Re: [Ltru] Extended language tags (long reply)

(warning: this is a long screed, which, now that I've alluded to it on 
list--and even quoted from the abominable thing-- I may as well share, 
even though I'll probably think better of it in about an hour when the 
responses start to arrive)

Shawn Steele wrote:
> 
>         * We (the bigger software ecosystem we, tools, etc) have encouraged use of zh-HK, etc for labeling both Mandarin and Cantonese.  Whatever happens in the future a large number of legacy documents, both Manderin and Cantonese, will be labeled with the existing language tag.

Not exactly. "We" have (at least historically) abused the tags "zh-HK"
and "zh-TW" to represent Traditional Chinese and ignored the
Cantonese/Mandarin split (which is possible if one only means written
content, which historically has composed most of the material in our
information systems and on the Web).

More recently, language tags have allowed for direct tagging of these
differences as "zh-Hant" and "zh-Hans" (Traditional vs. Simplified)
allowing TW and HK to represent regional differences (there are regional
preferential differences, even in written texts, even when ignoring the
Cantonese/Mandarin split--we encounter these at Yahoo!, for example). It
is unclear how quickly the transition to these subtags is proceeding.
Some user-agents don't support these tags yet.

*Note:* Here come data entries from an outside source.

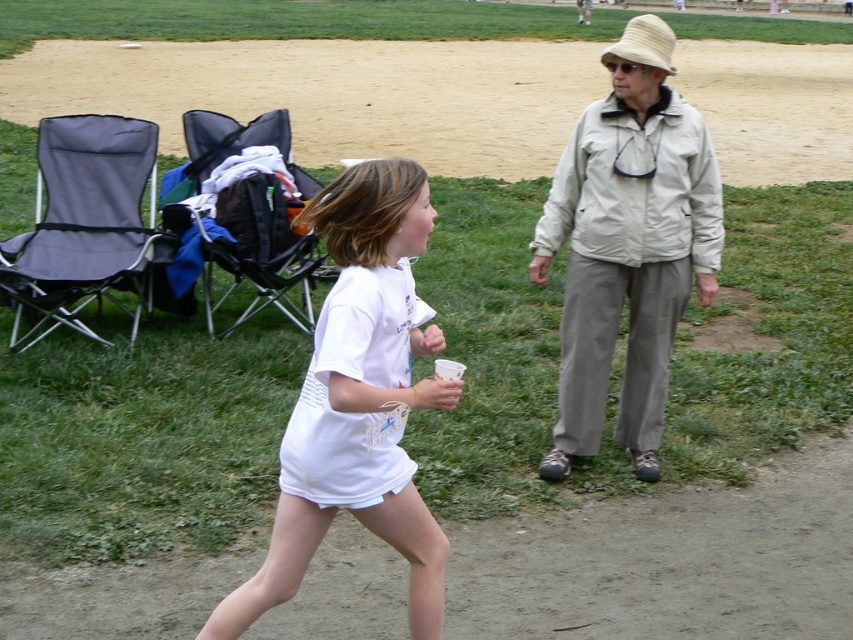 You are standing at the park and see two points marked in the image. Which point is closer to you, point (556, 624) or point (305, 490)?

Point (556, 624) is further to the viewer than point (305, 490), so point (305, 490) is closer to you.

The young girl is running on the brown dirt track at center. The older woman is standing on the grassy part of the park. How far apart are they?

They are 12.52 meters apart.

You are standing at the point with coordinates point (808,58) and want to walk towards the point with coordinates point (421,520). Which direction should you move to get closer to your destination?

Since point (808,58) is closer to the viewer than point (421,520), you should move forward to get closer to your destination. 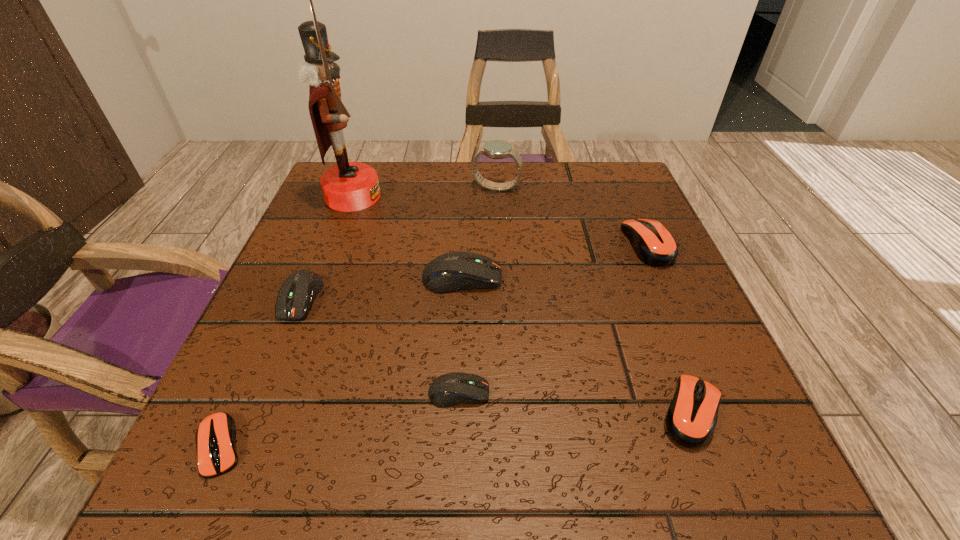 At what (x,y) coordinates should I click in order to perform the action: click on nutcracker located in the far edge section of the desktop. Please return your answer as a coordinate pair (x, y). The width and height of the screenshot is (960, 540). Looking at the image, I should click on (347, 186).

With the advent of audio and visual content in particular, tagging all
Chinese as 'zh' becomes less useful (at least for those cases), since we
suddenly find applications for which we need to describe specific spoken
variations not captured by 'zh' and not directly discernible from the
region subtag.

I note that Chinese *may* be a special case, in comparison to others, in
which we have very large document bases in a variety of Sinitic
languages tagged with a wide variety of regional subtags representing
something other than regional variations. Other macro languages don't
exhibit this sort or range of imputed meaning.

For example, the Arabic "sub-languages" are mostly regionally based, so
one might very well consider 'arz' (Egyptian Arabic) to be a synonym for
"ar-EG" (Arabic as used in Egypt). Of course, some of the other Arabic
languages don't map so closely to modern nation-states... for the
record, I oppose assigning "secret handshake" meaning to region subtags.
Explicit subtags seem to work better. [Yes, there really are regional
differences, for which region subtags are good, even when the region
where the language is spoken leaks over borders a bit.]

> 
>         * Whether or not yue or zh-yue was used, it is a change from the current label (in most cases).  It seems that in nearly all cases this will require a code change.  In particular applications that want to include zh-HK in lists containing zh-cmn-HK or cmn-HK will need extra awareness.

It requires tag changes to indicate things with more precision, yes.
Nothing says that we might not have continued use of the existing tags;
indeed, I would be surprised by a wholesale conversion over to the new
scheme (whatever it is). Most people won't "get the message" for awhile.
And sometimes the additional specificity doesn't matter ('zh' is
perfectly good for many written documents). However, for many
applications where content labeling can be controlled, converting over
makes life easier. For Chinese in particular, I expect a pretty messy
tagging situation to persist for quite some time (since we have
overlapping levels of imputed meaning in region subtags and elsewhere).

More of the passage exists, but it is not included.